Which is why the announcement of a new miniseries, written and drawn by original creators Keith Giffen (plotting and pencils) and Robert Loren Fleming (scripts), fills me with glee.
13 Pluviôse CCXVI (February 1, 2008)
2008.02.01
The Globe & Mail has been running Shifting Sands, a week-long series of articles on the underside of the Alberta tar sands boom.

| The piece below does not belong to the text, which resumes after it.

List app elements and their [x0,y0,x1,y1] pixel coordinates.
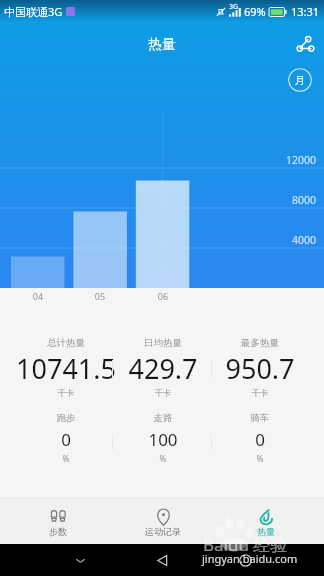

For those who haven't seen them, I recommend them all, though my preferred articles are Part III, on the possible long-term economic and demographic effects of the boom on small towns in the Atlantic provinces; Part V, on the future post-boom economy (using Norway as an example); and the latest part, Part VI, on the growing environmental problem caused by it.
A few choice quotes from the latter:
Today, says Randy Mikula, the head of tailings research at Natural Resources Canada who has been studying the problem since the 1980s, there is enough suspended clay floating in the ponds to fill a ditch 20 metres wide and 10 metres deep from Fort McMurray to Edmonton to Ottawa.
By 2010, Suncor says it will have reclaimed its first tailings pond, a 217-hectare body of waste water that sits next to the Athabasca River, but the company is doing so by moving most of the watery tailings to another, newer, lake.